Alphabet continues to hold $95 billion in liquidity, giving it one of the strongest balance sheets in the market. This massive liquidity and free cash flow give it a tremendous ability to foster other businesses while rewarding shareholders.
The stock's price-to-earnings ratio (P/E) stands at 21, making it the lowest-cost stock in the "Magnificent Seven" and remarkably inexpensive. Despite underperforming the S&P 500 over the last year, Alphabet's stock has risen by more than 30% from its April lows.
In conclusion, Alphabet’s growth over the next five years is expected to be strong, powered by continued innovation and expansion in Google Cloud and Waymo, as well as diversification into AI and streaming.

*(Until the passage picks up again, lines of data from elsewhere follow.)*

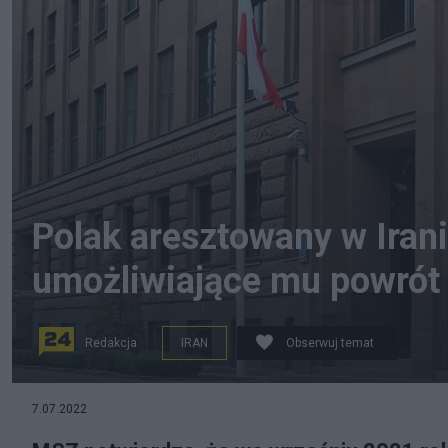
Polak aresztowany w Irani
umożliwiające mu powrót 
Redakcja
IRAN
Obserwuj temat
Ministerstwo Spraw Zagranicznych potwierdziło infor
7.07.2022
polskiego obywatela. Resort działa nad umożliwieniem 
Plewnia)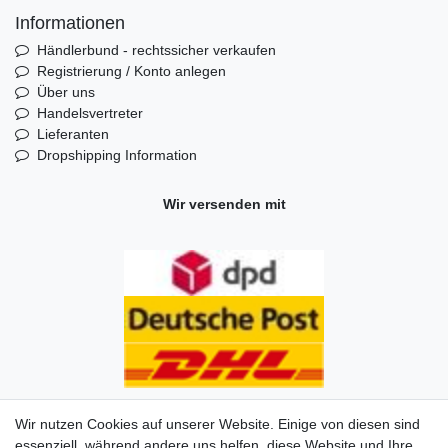
Informationen
Händlerbund - rechtssicher verkaufen
Registrierung / Konto anlegen
Über uns
Handelsvertreter
Lieferanten
Dropshipping Information
Wir versenden mit
Wir nutzen Cookies auf unserer Website. Einige von diesen sind
essenziell, während andere uns helfen, diese Website und Ihre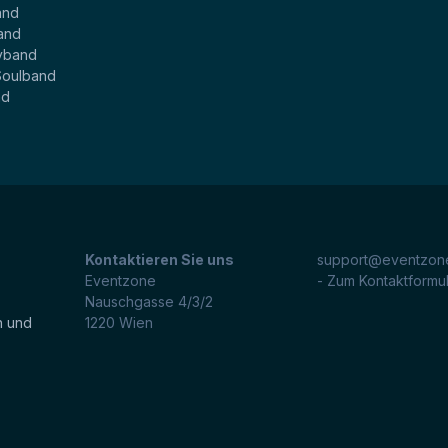
and
and
yband
Soulband
nd
Kontaktieren Sie uns
support@eventzone
Eventzone
- Zum Kontaktformu
Nauschgasse 4/3/2
n und
1220
Wien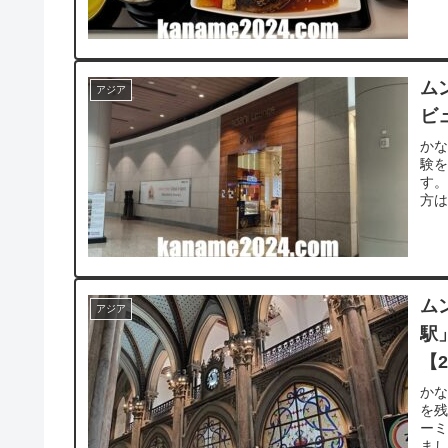
ム
アジア
ビ
か
験
す。
方は
ム
アジア
駅
【2
か
を
ー
まし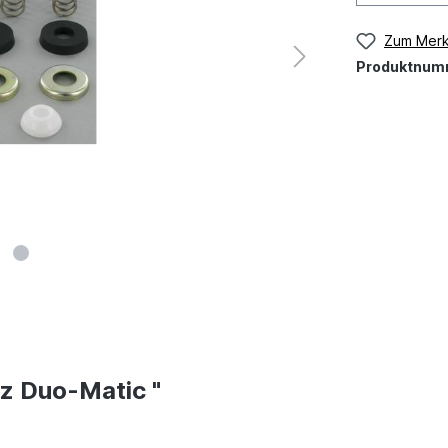
Zum Merk
Produktnum
z Duo-Matic "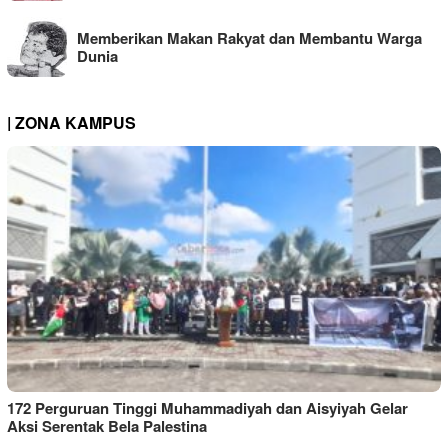
Memberikan Makan Rakyat dan Membantu Warga
Dunia
| ZONA KAMPUS
172 Perguruan Tinggi Muhammadiyah dan Aisyiyah Gelar
Aksi Serentak Bela Palestina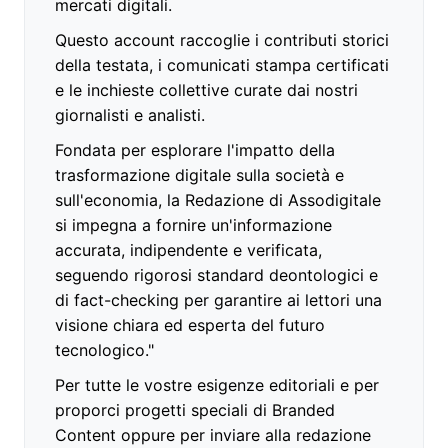
mercati digitali.
Questo account raccoglie i contributi storici
della testata, i comunicati stampa certificati
e le inchieste collettive curate dai nostri
giornalisti e analisti.
Fondata per esplorare l'impatto della
trasformazione digitale sulla società e
sull'economia, la Redazione di Assodigitale
si impegna a fornire un'informazione
accurata, indipendente e verificata,
seguendo rigorosi standard deontologici e
di fact-checking per garantire ai lettori una
visione chiara ed esperta del futuro
tecnologico."
Per tutte le vostre esigenze editoriali e per
proporci progetti speciali di Branded
Content oppure per inviare alla redazione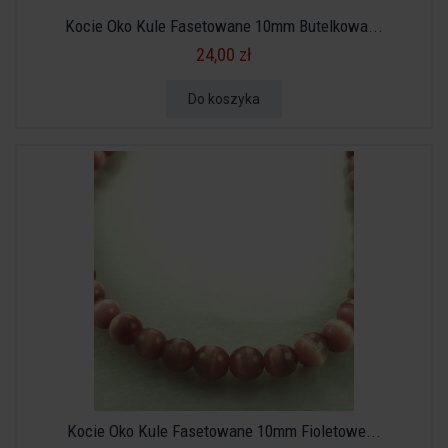
Kocie Oko Kule Fasetowane 10mm Butelkowa...
24,00 zł
Do koszyka
Kocie Oko Kule Fasetowane 10mm Fioletowe...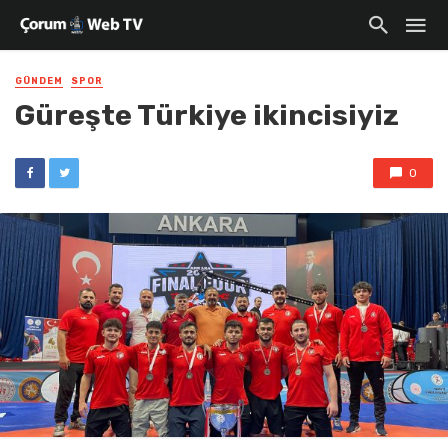
GÜNDEM
SPOR
Güreşte Türkiye ikincisiyiz
0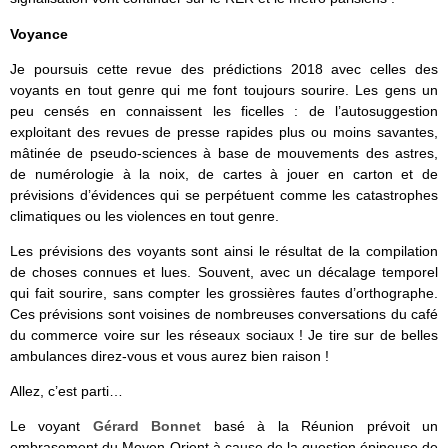
Voyance
Je poursuis cette revue des prédictions 2018 avec celles des
voyants en tout genre qui me font toujours sourire. Les gens un
peu censés en connaissent les ficelles : de l’autosuggestion
exploitant des revues de presse rapides plus ou moins savantes,
mâtinée de pseudo-sciences à base de mouvements des astres,
de numérologie à la noix, de cartes à jouer en carton et de
prévisions d’évidences qui se perpétuent comme les catastrophes
climatiques ou les violences en tout genre.
Les prévisions des voyants sont ainsi le résultat de la compilation
de choses connues et lues. Souvent, avec un décalage temporel
qui fait sourire, sans compter les grossières fautes d’orthographe.
Ces prévisions sont voisines de nombreuses conversations du café
du commerce voire sur les réseaux sociaux ! Je tire sur de belles
ambulances direz-vous et vous aurez bien raison !
Allez, c’est parti…
Le voyant
Gérard Bonnet
basé à la Réunion prévoit un
embrasement du Moyen-Orient à cause de la question épineuse de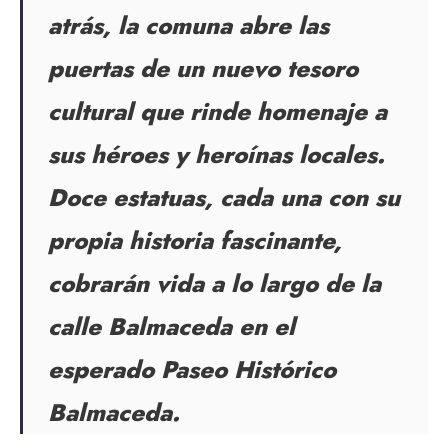
atrás, la comuna abre las
puertas de un nuevo tesoro
cultural que rinde homenaje a
sus héroes y heroínas locales.
Doce estatuas, cada una con su
propia historia fascinante,
cobrarán vida a lo largo de la
calle Balmaceda en el
esperado Paseo Histórico
Balmaceda.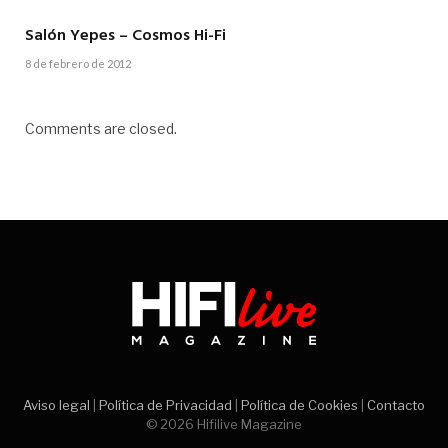
Salón Yepes – Cosmos Hi-Fi
8 de febrero de 2012
Comments are closed.
Aviso legal
|
Política de Privacidad
|
Política de Cookies
|
Contacto
© 2026 Hifilive Magazine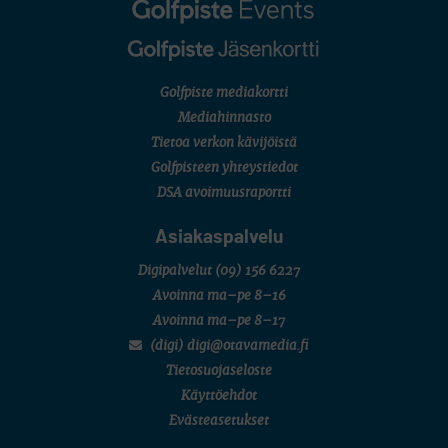
Golfpiste mediakortti
Mediahinnasto
Tietoa verkon kävijöistä
Golfpisteen yhteystiedot
DSA avoimuusraportti
Asiakaspalvelu
Digipalvelut
(09) 156 6227
Avoinna ma–pe 8–16
Avoinna ma–pe 8–17
(digi) digi@otavamedia.fi
Tietosuojaseloste
Käyttöehdot
Evästeasetukset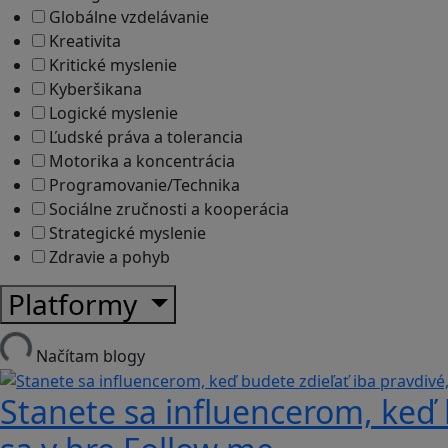
Globálne vzdelávanie
Kreativita
Kritické myslenie
Kyberšikana
Logické myslenie
Ľudské práva a tolerancia
Motorika a koncentrácia
Programovanie/Technika
Sociálne zručnosti a kooperácia
Strategické myslenie
Zdravie a pohyb
Platformy
Načítam blogy
Stanete sa influencerom, keď b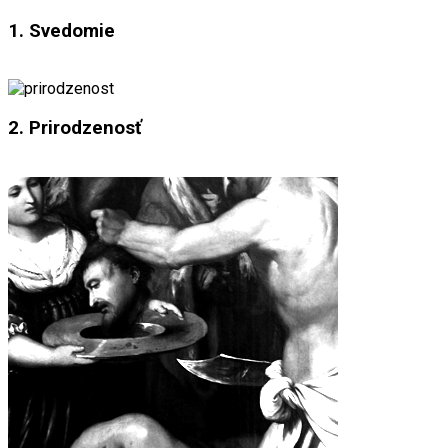
1. Svedomie
2. Prirodzenosť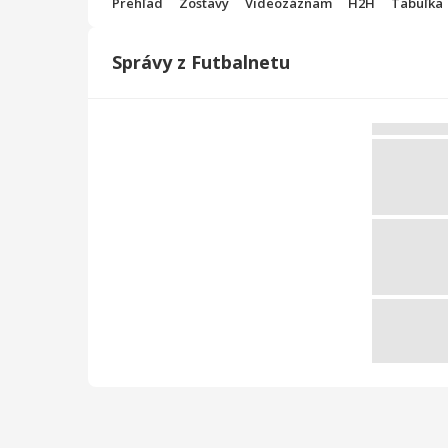
Prehľad
Zostavy
Videozáznam
H2H
Tabuľka
Správy z Futbalnetu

This suggests a favorable outlook for investors considering Alphabet’s multi-segment growth strategy and market positioning.
Alphabet, with its strategic investments in Google Cloud and Waymo, is positioning itself for significant growth, especially in the tech sector. The financial forecasts predict a growth of 57-81% by 2026-2027 and up to 167% by 2031-2035, indicating a potential high return for investors who are interested in finance and technology. Google Cloud's robust expansion, driven by acquisitions, has already contributed 14% of Alphabet's revenue, showcasing the potential of investing in its cloud services.